* WHAT IS EXPECTED *
Whenever a line in the data holds the string "praticiens", copy that line.

(Dataset entries)
Segment Open
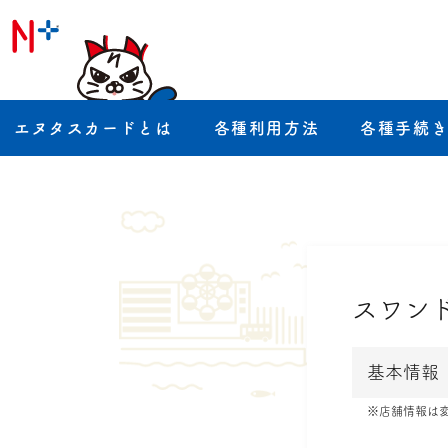
エヌタスカードとは
各種利用方法
各種手続
スワン
基本情報
※店舗情報は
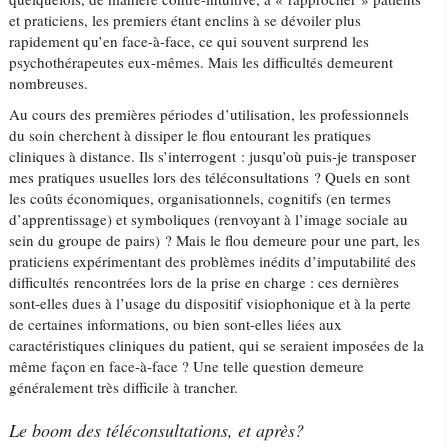
et praticiens, les premiers étant enclins à se dévoiler plus
rapidement qu’en face-à-face, ce qui souvent surprend les
psychothérapeutes eux-mêmes. Mais les difficultés demeurent
nombreuses.
Au cours des premières périodes d’utilisation, les professionnels
du soin cherchent à dissiper le flou entourant les pratiques
cliniques à distance. Ils s’interrogent : jusqu’où puis-je transposer
mes pratiques usuelles lors des téléconsultations ? Quels en sont
les coûts économiques, organisationnels, cognitifs (en termes
d’apprentissage) et symboliques (renvoyant à l’image sociale au
sein du groupe de pairs) ? Mais le flou demeure pour une part, les
praticiens expérimentant des problèmes inédits d’imputabilité des
difficultés rencontrées lors de la prise en charge : ces dernières
sont-elles dues à l’usage du dispositif visiophonique et à la perte
de certaines informations, ou bien sont-elles liées aux
caractéristiques cliniques du patient, qui se seraient imposées de la
même façon en face-à-face ? Une telle question demeure
généralement très difficile à trancher.
Le boom des téléconsultations, et après?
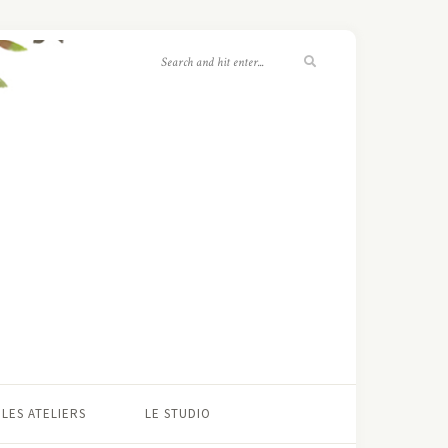
LES ATELIERS
LE STUDIO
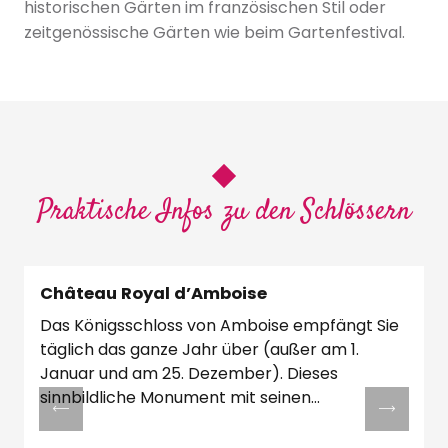
historischen Gärten im französischen Stil oder
zeitgenössische Gärten wie beim Gartenfestival.
Praktische Infos zu den Schlössern
Château Royal d’Amboise
Das Königsschloss von Amboise empfängt Sie
täglich das ganze Jahr über (außer am 1.
S
Januar und am 25. Dezember). Dieses
sinnbildliche Monument mit seinen
Landschaftsgärten...
V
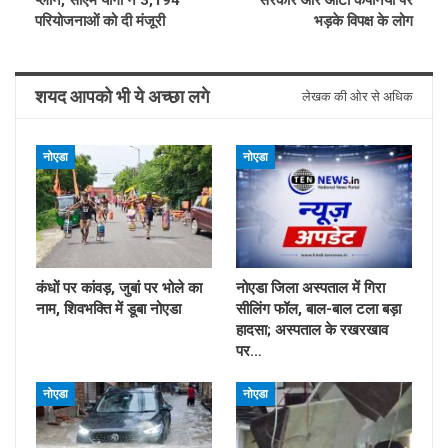
परियोजनाओं को दी मंजूरी
भड़के विपक्ष के लोग
शयद आपको भी ये अच्छा लगे
लेखक की ओर से अधिक
नोएडा
नोएडा
कंधों पर कांवड़, जुबां पर भोले का
नोएडा जिला अस्पताल में गिरा
नाम, शिवभक्ति में डूबा नोएडा
सीलिंग फॉल, बाल-बाल टला बड़ा
हादसा; अस्पताल के रखरखाव
पर…
नोएडा
नोएडा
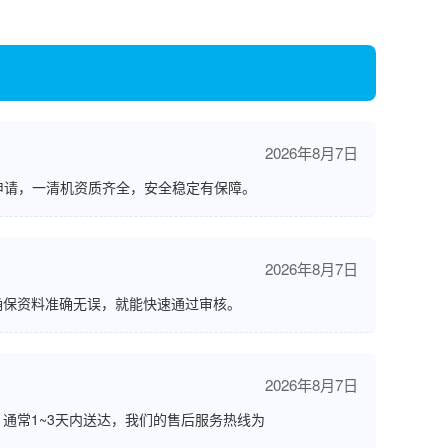
2026年8月7日
申请，一清机资质齐全，安全稳定有保障。
2026年8月7日
确保资料准确无误，就能快速通过审核。
2026年8月7日
通常1~3天内送达，我们的售后服务热线为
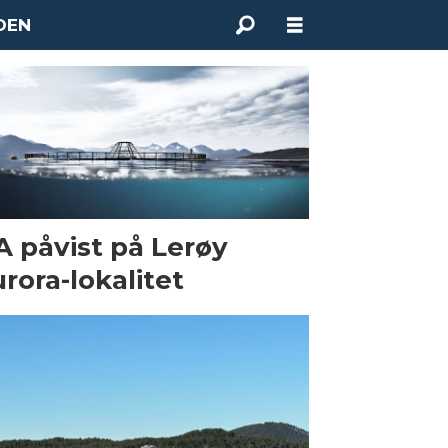
DEN
A påvist på Lerøy
rora-lokalitet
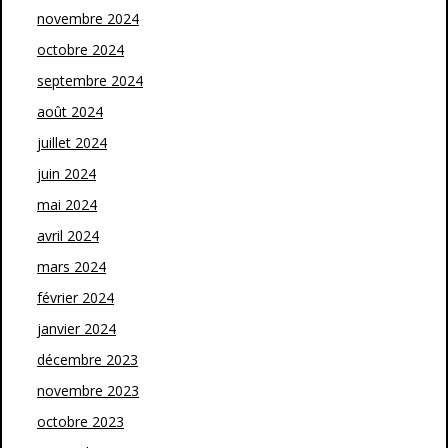
novembre 2024
octobre 2024
septembre 2024
août 2024
juillet 2024
juin 2024
mai 2024
avril 2024
mars 2024
février 2024
janvier 2024
décembre 2023
novembre 2023
octobre 2023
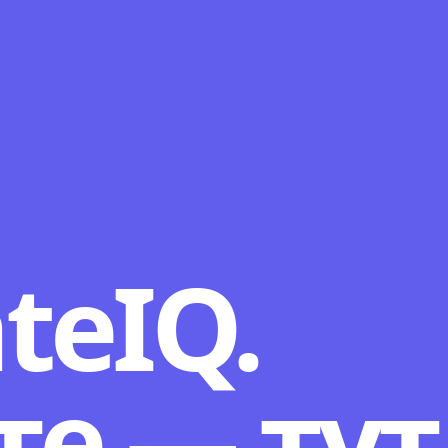
teIQ.
те — тут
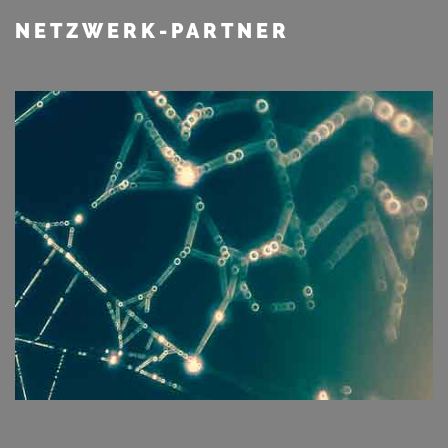
NETZWERK-PARTNER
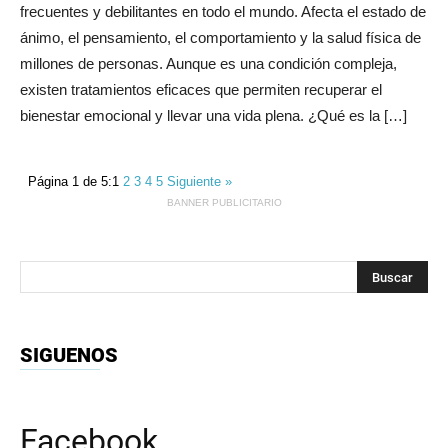
frecuentes y debilitantes en todo el mundo. Afecta el estado de
ánimo, el pensamiento, el comportamiento y la salud física de
millones de personas. Aunque es una condición compleja,
existen tratamientos eficaces que permiten recuperar el
bienestar emocional y llevar una vida plena. ¿Qué es la […]
Página 1 de 5:
1
2
3
4
5
Siguiente »
BANNER PUBLICITARIO
SIGUENOS
Facebook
Segment Closed
* THE ANSWER *
et praticiens, les premiers étant enclins à se dévoiler plus
praticiens expérimentant des problèmes inédits d’imputabilité des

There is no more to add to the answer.